**EXERCISE DESCRIPTION**
Write the data below out exactly as it stands. Do not include the pictures.

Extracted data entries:
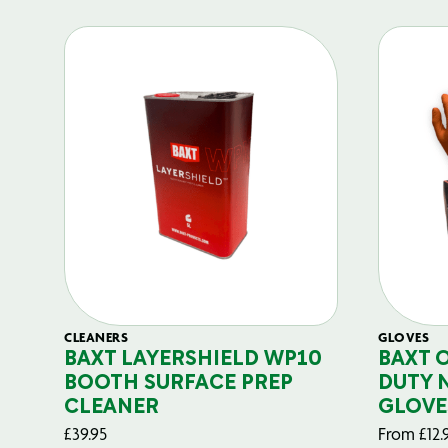
CLEANERS
GLOVES
BAXT LAYERSHIELD WP10
BAXT 
BOOTH SURFACE PREP
DUTY 
CLEANER
GLOVE
£
39.95
From
£
12.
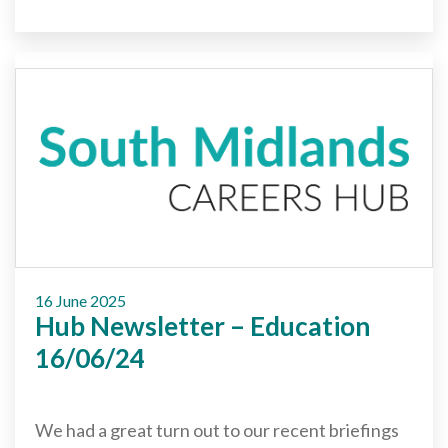
16 June 2025
Hub Newsletter – Education
16/06/24
We had a great turn out to our recent briefings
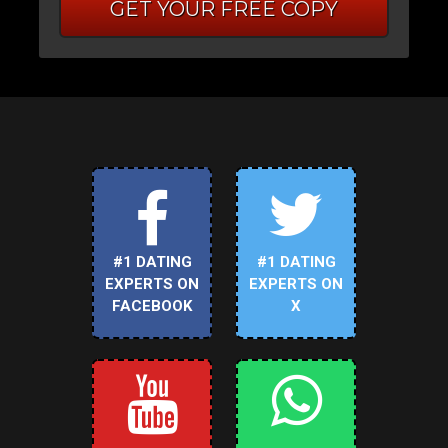
GET YOUR FREE COPY
#1 DATING
#1 DATING
EXPERTS ON
EXPERTS ON
FACEBOOK
X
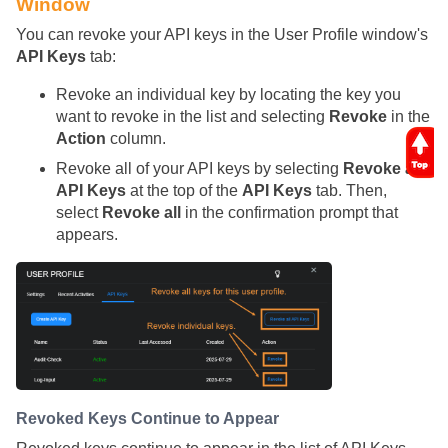
Window
You can revoke your API keys in the User Profile window's
API Keys
tab:
Revoke an individual key by locating the key you
want to revoke in the list and selecting
Revoke
in the
Action
column.
Revoke all of your API keys by selecting
Revoke all
API Keys
at the top of the
API Keys
tab. Then,
select
Revoke all
in the confirmation prompt that
appears.
Revoked Keys Continue to Appear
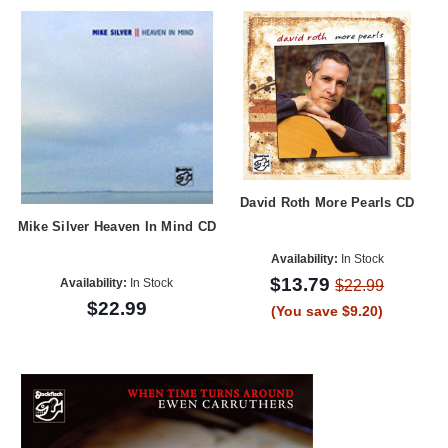
David Roth More Pearls CD
Mike Silver Heaven In Mind CD
Availability:
In Stock
$13.79
Availability:
In Stock
$22.99
$22.99
(You save $9.20)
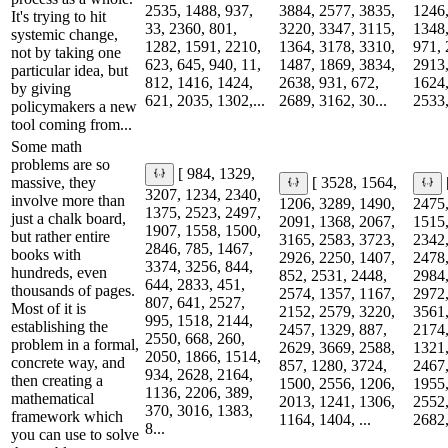
2535, 1488, 937,
3884, 2577, 3835,
1246,
It's trying to hit
33, 2360, 801,
3220, 3347, 3115,
1348,
systemic change,
1282, 1591, 2210,
1364, 3178, 3310,
971, 
not by taking one
623, 645, 940, 11,
1487, 1869, 3834,
2913,
particular idea, but
812, 1416, 1424,
2638, 931, 672,
1624,
by giving
621, 2035, 1302,...
2689, 3162, 30...
2533,
policymakers a new
tool coming from...
Some math
problems are so
[ 984, 1329,
massive, they
[ 3528, 1564,
3207, 1234, 2340,
involve more than
1206, 3289, 1490,
2475,
1375, 2523, 2497,
just a chalk board,
2091, 1368, 2067,
1515,
1907, 1558, 1500,
but rather entire
3165, 2583, 3723,
2342,
2846, 785, 1467,
books with
2926, 2250, 1407,
2478,
3374, 3256, 844,
hundreds, even
852, 2531, 2448,
2984,
644, 2833, 451,
thousands of pages.
2574, 1357, 1167,
2972,
807, 641, 2527,
Most of it is
2152, 2579, 3220,
3561,
995, 1518, 2144,
establishing the
2457, 1329, 887,
2174,
2550, 668, 260,
problem in a formal,
2629, 3669, 2588,
1321,
2050, 1866, 1514,
concrete way, and
857, 1280, 3724,
2467,
934, 2628, 2164,
then creating a
1500, 2556, 1206,
1955,
1136, 2206, 389,
mathematical
2013, 1241, 1306,
2552,
370, 3016, 1383,
framework which
1164, 1404, ...
2682,
8...
you can use to solve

**RESPONSE AREA**
CLEANERS
GLOVES
BAXT LAYERSHIELD WP10
BAXT 
BOOTH SURFACE PREP
DUTY 
CLEANER
GLOVE
£
39.95
From
£
12.
16 June 2025
Hub Newsletter – Education
16/06/24
We had a great turn out to our recent briefings
GET YOUR FREE COPY
#1 DATING
#1 DATING
EXPERTS ON
EXPERTS ON
FACEBOOK
X
Window
You can revoke your API keys in the User Profile window's
API Keys
tab:
Revoke an individual key by locating the key you
want to revoke in the list and selecting
Revoke
in the
Action
column.
Revoke all of your API keys by selecting
Revoke all
API Keys
at the top of the
API Keys
tab. Then,
select
Revoke all
in the confirmation prompt that
appears.
Revoked Keys Continue to Appear
David Roth More Pearls CD
Mike Silver Heaven In Mind CD
Availability:
In Stock
$13.79
Availability:
In Stock
$22.99
$22.99
(You save $9.20)
2535, 1488, 937,
3884, 2577, 3835,
1246,
It's trying to hit
33, 2360, 801,
3220, 3347, 3115,
1348,
systemic change,
1282, 1591, 2210,
1364, 3178, 3310,
971, 
not by taking one
623, 645, 940, 11,
1487, 1869, 3834,
2913,
particular idea, but
812, 1416, 1424,
2638, 931, 672,
1624,
by giving
621, 2035, 1302,...
2689, 3162, 30...
2533,
policymakers a new
tool coming from...
Some math
problems are so
[ 984, 1329,
massive, they
[ 3528, 1564,
3207, 1234, 2340,
involve more than
1206, 3289, 1490,
2475,
1375, 2523, 2497,
just a chalk board,
2091, 1368, 2067,
1515,
1907, 1558, 1500,
but rather entire
3165, 2583, 3723,
2342,
2846, 785, 1467,
books with
2926, 2250, 1407,
2478,
3374, 3256, 844,
hundreds, even
852, 2531, 2448,
2984,
644, 2833, 451,
thousands of pages.
2574, 1357, 1167,
2972,
807, 641, 2527,
Most of it is
2152, 2579, 3220,
3561,
995, 1518, 2144,
establishing the
2457, 1329, 887,
2174,
2550, 668, 260,
problem in a formal,
2629, 3669, 2588,
1321,
2050, 1866, 1514,
concrete way, and
857, 1280, 3724,
2467,
934, 2628, 2164,
then creating a
1500, 2556, 1206,
1955,
1136, 2206, 389,
mathematical
2013, 1241, 1306,
2552,
370, 3016, 1383,
framework which
1164, 1404, ...
2682,
8...
you can use to solve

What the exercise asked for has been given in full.